India’s criminal laws established centuries ago are finally set to see a complete overhaul. Delegated with the analysis and review is a five-member board, chosen by the Ministry of Home Affairs. Within a few weeks of this declaration, the government-appointed panel found itself in a controversy with a number of senior lawyers, judges and academicians questioning its structure and composition, process, and protocol and approach.

The committee is headed by NLU Delhi’s Vice-Chancellor Ranbir Singh, and has GS Bajpai, NLU Delhi; Balraj Chauhan, NLU Jabalpur; senior advocate Mahesh Jethmalani; former judge GP Thareja as its members.

Sixty-nine senior members of the bar have raised questions about the lack of social diversity in the panel, the professional experience of the members, and their backgrounds. Another letter, written by a group of women lawyers, has criticized and raised concerns regarding the lack of representation of women and minority groups such as Adivasis, the LGBTQI community, religious minorities, and the differently-abled.

A highlighted and justified concern brought up regarding this review is that a large part of the questionnaire is explicitly dedicated to reform of sexual offenses and there aren’t any women practitioners of law even included in the conversation. For some reason, men seem to be assumed to know what’s good for women even now? It’s the 21st century but somehow we haven’t been able to get over that misogynistic mindset.

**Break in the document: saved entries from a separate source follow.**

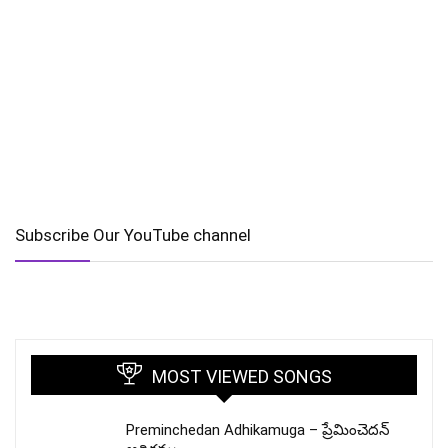
Subscribe Our YouTube channel
MOST VIEWED SONGS
Preminchedan Adhikamuga – ప్రేమించెదన్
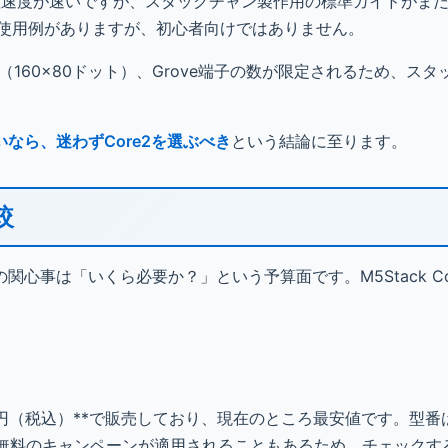
、処理速度が速いですが、スタックチャン製作用の標準ガイドがま
では使用例がありますが、初心者向けではありません。
く（160×80ドット）、Grove端子の数が限定されるため、ス
なら、迷わずCore2を選ぶべき
という結論に至ります。
較
心事は「いくら必要か？」という予算面です。M5Stack Co
**5,500円（税込）**で販売しており、現在のところ最安値です。型番は
。送料無料のキャンペーンが適用されることもあるため、チェック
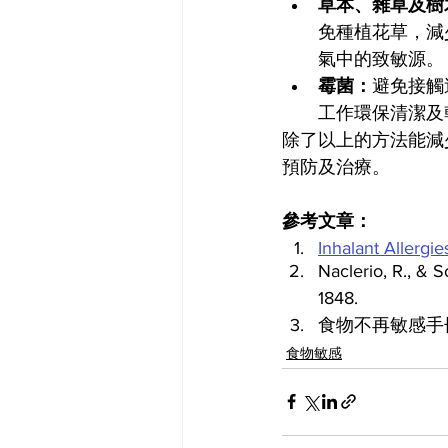
草本、雜草及樹
免種植花草，減
氣中的致敏源。
霉菌：
避免接觸
工作環保清潔及
除了以上的方法能減
預防及治療。
參考文章：
Inhalant Allergi
Naclerio, R., & S
1848.
食物不再敏感手
食物敏感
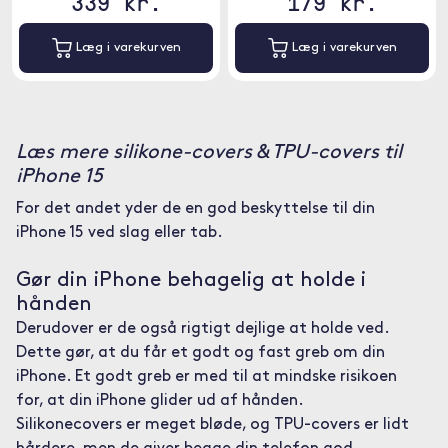
339 kr.
179 kr.
Læg i varekurven
Læg i varekurven
Læs mere silikone-covers & TPU-covers til
iPhone 15
For det andet yder de en god beskyttelse til din
iPhone 15 ved slag eller tab.
Gør din iPhone behagelig at holde i
hånden
Derudover er de også rigtigt dejlige at holde ved.
Dette gør, at du får et godt og fast greb om din
iPhone. Et godt greb er med til at mindske risikoen
for, at din iPhone glider ud af hånden.
Silikonecovers er meget bløde, og TPU-covers er lidt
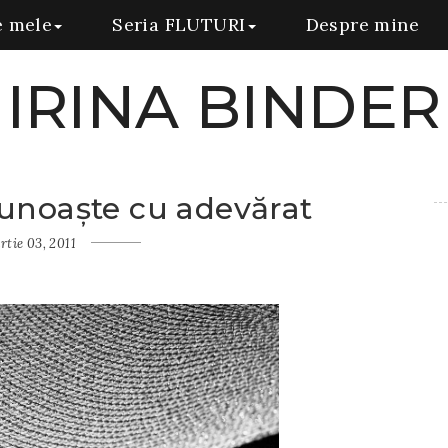
e mele
Seria FLUTURI
Despre mine
IRINA BINDER
unoaşte cu adevărat
rtie 03, 2011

Not only the above concern was raised but also can a dialogue and discussion honor killing and mob lynching and the criminalization of the same be effective or worth having with the presence of Dalits and representation of Minority Groups on the committee?

The aim of the committee is to recommend changes to the 3 integral statutes that govern the criminal justice system in India- the Indian Penal Code, 1860; the Code of Criminal Procedure,1973; and the Indian Evidence Act,1872.



Committee’s defense to the criticism

The structure and members appointed are not within the committee’s powers, said the reforms panel head, Ranbir Singh. But the argues that the committee is mindful of the social categories demanding prioritization in reforms and the panel is led by “progressive and humane thinking” in the realm of criminal law, he further said.

“Registrations for the consultations are open to everyone, irrespective of ideologies, views, preferences, sexual orientation, disabilities, race; ethnicity, class, caste, sex, gender, religion, place of residence, or place of birth and as such. Everyone is free to share their views, opinions, suggestions, recommendations, knowledge, and experience on the questions of law.”

The review of the Criminal Justice System in India is much overdue but the panel being set up without recognizing the importance of representation is a flaw in the thinking on its own and also needs to be reformed.


To progress as a society, as a system it’s important to give a voice to everyone and for that to translate into the laws that govern us.

This article does not intend to hurt the sentiments of any individual, community, sect, or religion etcetera. This article is based purely on the author's personal opinion and views in the exercise of the Fundamental Rights guaranteed under Article 19(1)(A) and other related laws being enforced in India for the time being.